Stream restoration or river restoration, also sometimes referred to as river reclamation, is work conducted to improve the environmental health of a river or stream, in support of biodiversity, recreation, flood management and/or landscape development.[1]
Stream restoration approaches can be divided into two broad categories: form-based restoration, which relies on physical interventions in a stream to improve its conditions; and process-based restoration, which advocates the restoration of hydrological and geomorphological processes (such as sediment transport or connectivity between the channel and the floodplain) to ensure a stream's resilience and ecological health.[2][3] Form-based restoration techniques include deflectors; cross-vanes; weirs, step-pools and other grade-control structures; engineered log jams; bank stabilization methods and other channel-reconfiguration efforts. These induce immediate change in a stream, but sometimes fail to achieve the desired effects if degradation originates at a wider scale. Process-based restoration includes restoring lateral or longitudinal connectivity of water and sediment fluxes and limiting interventions within a corridor defined based on the stream's hydrology and geomorphology.

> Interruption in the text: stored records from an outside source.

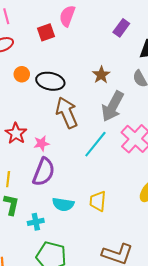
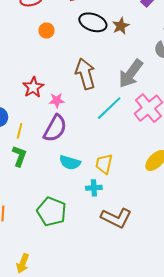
brown star: (101, 75) -> (121, 26), moved
black ellipse: (50, 81) -> (93, 22), moved
cyan cross: (36, 222) -> (94, 188), moved

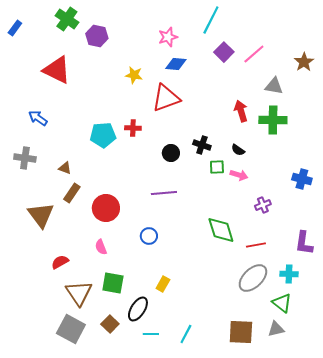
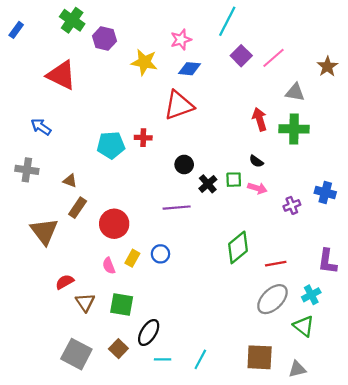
yellow star: (134, 75) -> (144, 62), moved, size x1.4
black cross: (202, 145) -> (208, 184), moved, turned 30
purple cross: (263, 205) -> (292, 205), moved
green diamond: (221, 230) -> (238, 247), turned 68
cyan cross: (289, 274) -> (311, 295), turned -30
yellow rectangle: (163, 284) -> (132, 258), moved
brown triangle: (79, 293) -> (85, 302), moved, size x0.7
gray triangle: (276, 329) -> (297, 369), moved

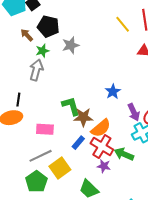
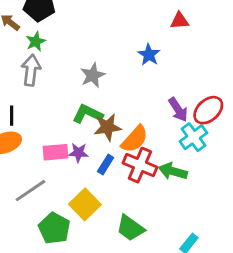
gray star: (71, 45) -> (93, 75), moved
blue star: (113, 92) -> (149, 55), moved
green L-shape: (71, 106) -> (88, 114), turned -40
gray line: (41, 156) -> (30, 191), moved
purple star: (104, 166) -> (78, 153), moved

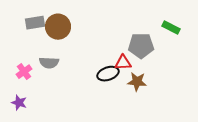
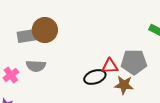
gray rectangle: (35, 23) -> (27, 36), moved
gray pentagon: (141, 46) -> (134, 62), moved

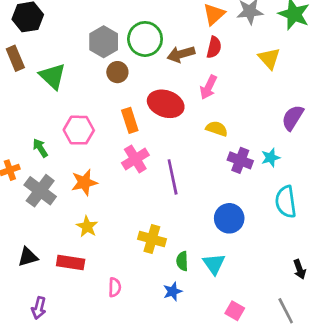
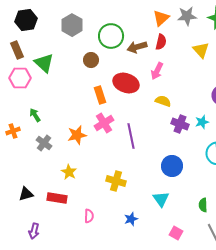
gray hexagon: (104, 42) -> (72, 25), moved
pink hexagon: (79, 130) -> (20, 78), moved
orange star: (84, 182) -> (77, 135), moved
gray cross: (40, 191) -> (44, 143), moved, size x0.7
green semicircle: (182, 261) -> (203, 205), moved

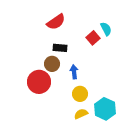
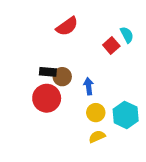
black rectangle: (60, 48) -> (48, 72), moved
cyan hexagon: (105, 109) -> (126, 115), moved

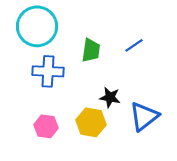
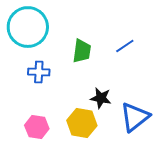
blue cross: (48, 71) -> (39, 72), size x0.7

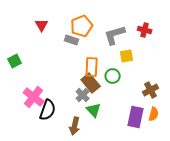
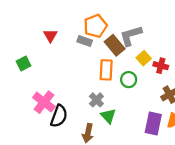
red triangle: (42, 25) -> (50, 36), moved
red cross: (145, 30) -> (161, 66), moved
yellow square: (127, 56) -> (144, 58), turned -32
brown rectangle: (91, 83) -> (115, 45), moved

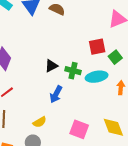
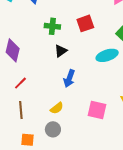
red square: (97, 47) -> (85, 23), moved
green cross: (73, 71) -> (52, 26), moved

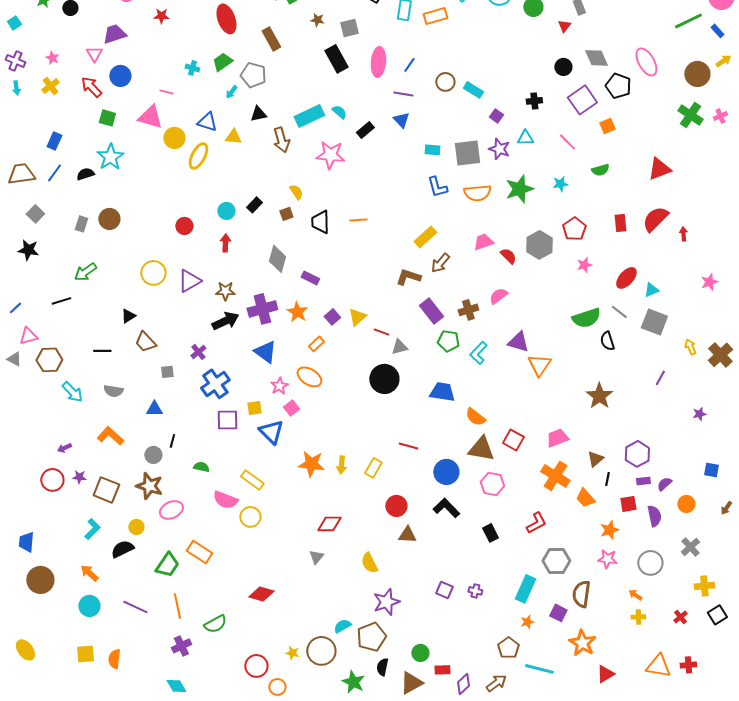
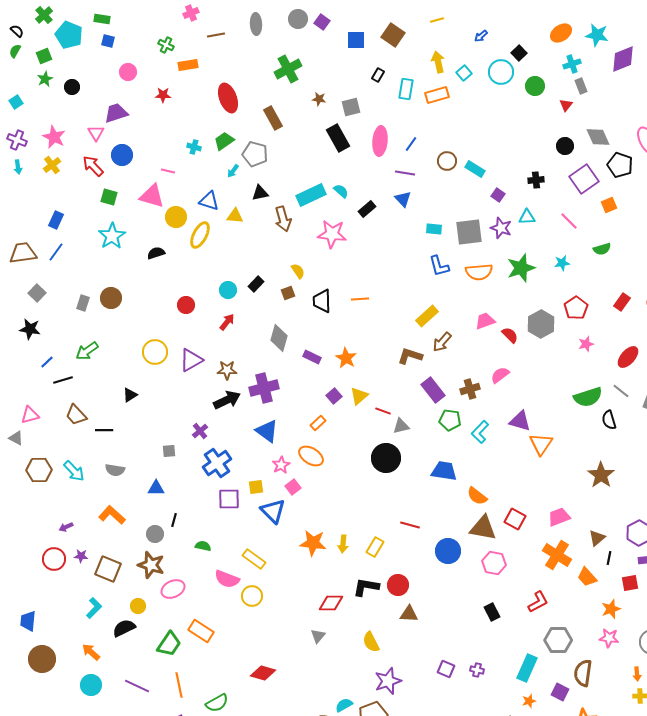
pink star: (52, 58) -> (54, 137), size x1.6
black semicircle: (85, 174) -> (156, 253), moved
red rectangle: (620, 223) -> (622, 302), turned 42
red arrow: (225, 243) -> (227, 322), turned 36
blue line: (15, 308) -> (47, 362), moved
orange star: (297, 312) -> (346, 358), moved
brown trapezoid: (145, 342) -> (76, 415), moved
brown hexagon: (49, 360) -> (39, 470), moved
black L-shape: (446, 508) -> (366, 587), moved, turned -36
orange arrow: (635, 595) -> (637, 674), turned -128

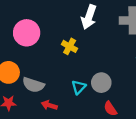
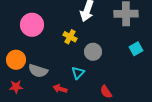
gray circle: (101, 83) -> (93, 52), moved
red arrow: (49, 105) -> (60, 89), moved

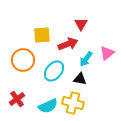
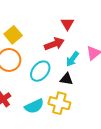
yellow square: (42, 35) -> (13, 35), moved, turned -36

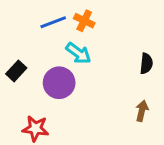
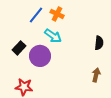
blue line: (53, 22) -> (36, 15), turned -30
black rectangle: (16, 71) -> (19, 48), moved

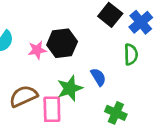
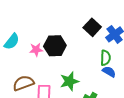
blue semicircle: (98, 77) -> (109, 72), moved, turned -32
green star: (70, 88) -> (69, 81), moved

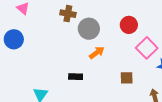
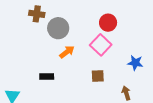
red circle: (129, 25) -> (108, 23), moved
pink square: (147, 48) -> (101, 45), moved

The beneficial effects of process-based restoration projects may sometimes take time to be felt since changes in the stream will occur at a pace that depends on the stream dynamics.[4]
Despite the significant number of stream-restoration projects worldwide, the effectiveness of stream restoration remains poorly quantified, partly due to insufficient monitoring.[5][6] However, in response to growing environmental awareness, stream-restoration requirements are increasingly adopted in legislation in different parts of the world.